Predicting COVID-19 booster immunogenicity against future SARS-CoV-2 variants and the benefits of vaccine updates

Abstract

The ongoing evolution of the SARS-CoV-2 virus has led to a move to update vaccine antigens in 2022 and 2023. These updated antigens were chosen and approved based largely on in vitro neutralisation titres against recent SARS-CoV-2 variants. However, unavoidable delays in vaccine manufacture and distribution meant that the updated booster vaccine was no longer well-matched to the circulating SARS-CoV-2 variant by the time of its deployment. Understanding whether the updating of booster vaccine antigens improves immune responses to subsequent SARS-CoV-2 circulating variants is a major priority in justifying future vaccine updates. Here we analyse all available data on the immunogenicity of variants containing SARS-CoV-2 vaccines and their ability to neutralise later circulating SARS-CoV-2 variants. We find that updated booster antigens give a 1.4-fold [95% CI: 1.07-1.82] greater increase in neutralising antibody levels when compared with a historical vaccine immunogen. We then use this to predict the relative protection that can be expected from an updated vaccine even when the circulating variant has evolved away from the updated vaccine immunogen. These findings help inform the rollout of future booster vaccination programmes.

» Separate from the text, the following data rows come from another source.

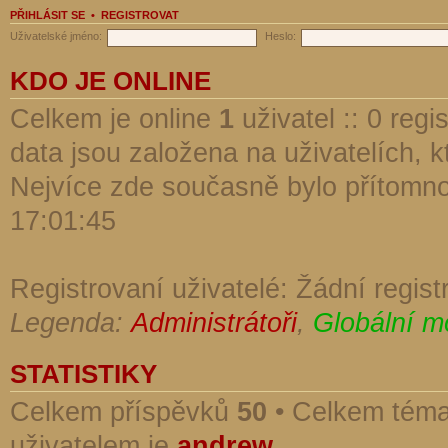
PŘIHLÁSIT SE
•
REGISTROVAT
Uživatelské jméno:
Heslo:
KDO JE ONLINE
Celkem je online
1
uživatel :: 0 reg
data jsou založena na uživatelích, kt
Nejvíce zde současně bylo přítomn
17:01:45
Registrovaní uživatelé: Žádní regist
Legenda:
Administrátoři
,
Globální m
STATISTIKY
Celkem příspěvků
50
• Celkem tém
uživatelem je
andrew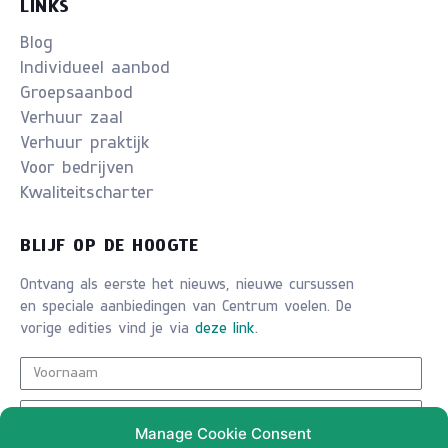
LINKS
Blog
Individueel aanbod
Groepsaanbod
Verhuur zaal
Verhuur praktijk
Voor bedrijven
Kwaliteitscharter
BLIJF OP DE HOOGTE
Ontvang als eerste het nieuws, nieuwe cursussen
en speciale aanbiedingen van Centrum voelen. De
vorige edities vind je via
deze link
.
Manage Cookie Consent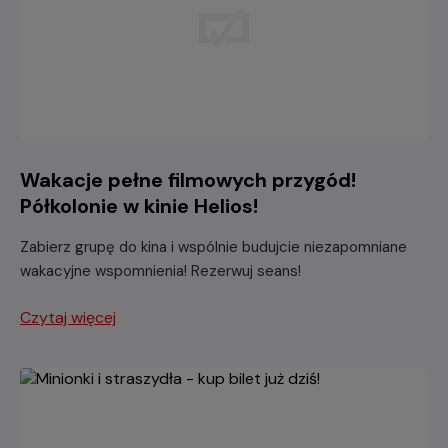
Wakacje pełne filmowych przygód!
Półkolonie w kinie Helios!
Zabierz grupę do kina i wspólnie budujcie niezapomniane
wakacyjne wspomnienia! Rezerwuj seans!
Czytaj więcej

Fig. 1. Possible comparisons between different SARS-CoV-2 vaccine immunogens.

A Chronology of the appearance of different SARS-CoV-2 variants and associated vaccine immunogens, and the comparisons made between different vaccine immunogens to induce neutralisation against future variants (coloured arrows). B Data extracted from identified papers could contribute to each of the comparisons outlined in (A). Lines connect paired cohorts from the same study. The centre lines of the boxes show the median; box limits show the interquartile range; and whiskers show the range of the data (outliers that are more than 1.5 times the interquartile ranges from the box edge are not shown).

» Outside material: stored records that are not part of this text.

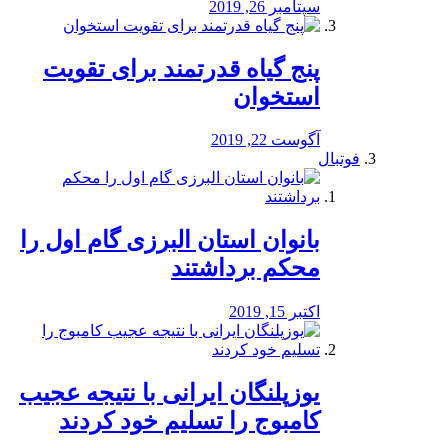
سپتامبر 26, 2019
پنج گیاه قدرتمند برای تقویت
استخوان
آگوست 22, 2019
فوتبال
بانوان استان البرزی گام اول را
محكم برداشتند
اکتبر 15, 2019
یوزپلنگان ایرانی با نتیجه عجیب
کامبوج را تسلیم خود کردند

Fig. 2. Fold rise in neutralisation titres to the XBB family variants after boosting with vaccines containing different booster immunogens.

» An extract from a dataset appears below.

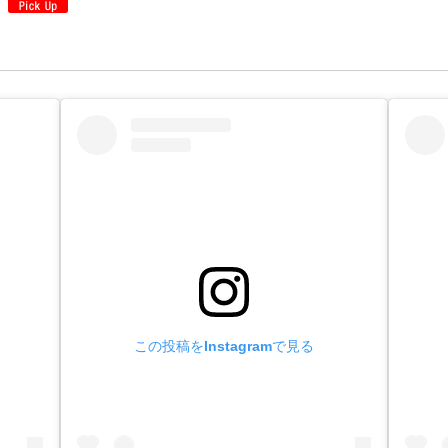
この投稿をInstagramで見る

Small numbers show the geometric mean of the fold rises for each immunogen. Comparisons across the top show p-values from two-sided unpaired t-tests. The centre lines of the boxes show the median; box limits show the interquartile range; and whiskers show the range of the data (excluding outliers that are more than 1.5 times the interquartile ranges from the box edge).

Fig. 3

PRISMA flow chart showing studies selected for inclusion in the meta-analysis.